Bekliyorduk, hazretlerin yayın organlarında defter-kalem ne zaman el yakacak?
Bu sefer ateşin ucunu "okul kıyafetinden" tutuşturdular.
Okul kıyafetleri el yakıyormuş...
Bunun çözümü basittir: "Okul kıyafeti"ni kaldırırsın olur biter.
Çocukları "eşit olduklarına" inandırmaya çalışıyorlar. Çocuk hayatın gerçeklerine tosladığı zaman ortada eşitlik meşitlik olmadığını acı bir şekilde anlıyor.
Zengin çocuğuyla fakir çocuğu sınıfta yan yana oturabilsinmiş...
Evet, Robert Lisesi'ne gidecek çocukla Hakkâri Lisesi'ne gidecek çocuk aynı çarktan çıktıkları için...
Hiçbir uygar ülkede kalmadı okul kıyafeti diye bir şey...
Bu, on dokuzuncu yüzyılın Fransız okullarından apartılmış bir uygulamadır.
O yüzyılda Teknik Üniversite'de bile giyilirdi.
Üniforma ancak "askeri okulda" giyilir.
Sivil okulda "tek tip giysi" olmaz, olmamalıdır.
Burası faşist bir ülke değildir.
En azından olmaması için çalışıyoruz.
Ama bunu üreten koca bir sektör var, değil mi? Yatırım yapmışlar.
Kaç uyanık bu işten ekmek yiyor...
O zaman da o eller daha çok yanar çok.
***
İlkokulda "Yavrukurt" oldum.
Mussolini devrinin İtalyan "dişi kurdun oğlu" örgütü gibi, "figlio della lupa"... Bir tek farkımız, bizim tahta tüfeğimiz yoktu. O kadarına cesaret edememişlerdi.

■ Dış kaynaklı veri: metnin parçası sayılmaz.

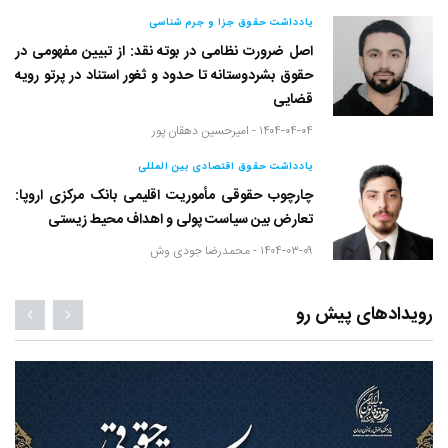
یادداشت حقوق جزا و جرم شناسی
اصل ضرورت نظامی در بوته نقد: از تبیین مفهومی در
حقوق بشردوستانه تا حدود و ثغور استناد در پرتو رویه
قضایی
۱۴۰۴-۰۴-۰۴ -
امیرحسین دهقان پور
یادداشت حقوق اقتصادی بین المللی
چارچوب حقوقی مأموریت اقلیمی بانک مرکزی اروپا:
تعارض بین سیاست پولی و اهداف محیط زیستی
۱۴۰۴-۰۳-۰۹ -
محمدرضا جودی وش
رویدادهای پیش رو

Herkes yazılıyordu, ben de yazıldım.
Mahalle baskısına karşı gelinemiyordu.
"Vatan haini" damgasını yeme tehlikesi bile vardı.
Oymak başkanlığı yapan hocamız bize Tepebaşı'nda bir dükkân adresi gösterdi: Üniformayı, tozluğu, kemeri, düdüğü, çakıyı falan oradan alacaksınız!
Kimbilir ne avantası vardı...
Veliler bir araştırsınlar bakalım, okul kıyafeti pazarında hangi çakal nereden nasıl sebepleniyor?
***
BEBEĞİ ÖLDÜRMÜŞ HAYVAN
Florida'da bir "vegan anne"...
On sekiz aylık çocuğu yetersiz beslenmeden ölmüş.
Çünkü sersem karı, bebeği de yalnızca çiğ sebze ve meyveyle beslermiş...
Çocuk süt içemiyor, yumurta, peynir, yoğurt yiyemiyor.
Büyüyünce et de yasak.
Mango, muz, avokado suyu içiyor.
Protein yok.
Çocuk kaşık kadar kalmış, on sekiz aylık ama ancak yedi aylık gösteriyor...
Açlıktan ağlamasına da aldırmamışlar, ölmüş gitmiş işte.
Karıya müebbet vermişler.
Üzüldüm.
Yok olması gerekirdi.
Tıpkı, bizde de köpeğini arabanın arkasına bağlayıp sürükleyenler ya da kedisini banyoda boğmaya çalışanlar gibi.